§ Exercise directions:
Every line in the following data that has "ilyen" counts toward the total; state that total alone.

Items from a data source

# # # # #

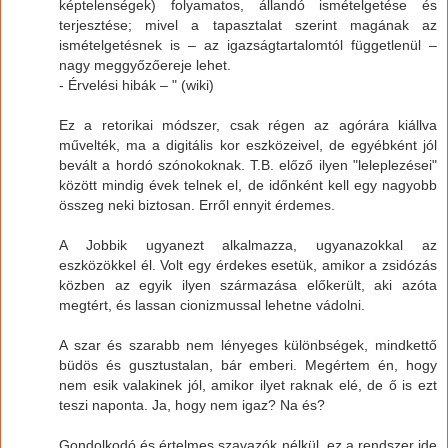
képtelenségek) folyamatos, állandó ismételgetése és
terjesztése; mivel a tapasztalat szerint magának az
ismételgetésnek is – az igazságtartalomtól függetlenül –
nagy meggyőzőereje lehet.
- Érvelési hibák – " (wiki)
Ez a retorikai módszer, csak régen az agórára kiállva
művelték, ma a digitális kor eszközeivel, de egyébként jól
bevált a hordó szónokoknak. T.B. előző ilyen "leleplezései"
között mindig évek telnek el, de időnként kell egy nagyobb
összeg neki biztosan. Erről ennyit érdemes.
A Jobbik ugyanezt alkalmazza, ugyanazokkal az
eszközökkel él. Volt egy érdekes esetük, amikor a zsidózás
közben az egyik ilyen származása előkerült, aki azóta
megtért, és lassan cionizmussal lehetne vádolni.
A szar és szarabb nem lényeges különbségek, mindkettő
büdös és gusztustalan, bár emberi. Megértem én, hogy
nem esik valakinek jól, amikor ilyet raknak elé, de ő is ezt
teszi naponta. Ja, hogy nem igaz? Na és?
Gondolkodó és értelmes szavazók nélkül, ez a rendszer ide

# # # # #

§ Response to this exercise:
2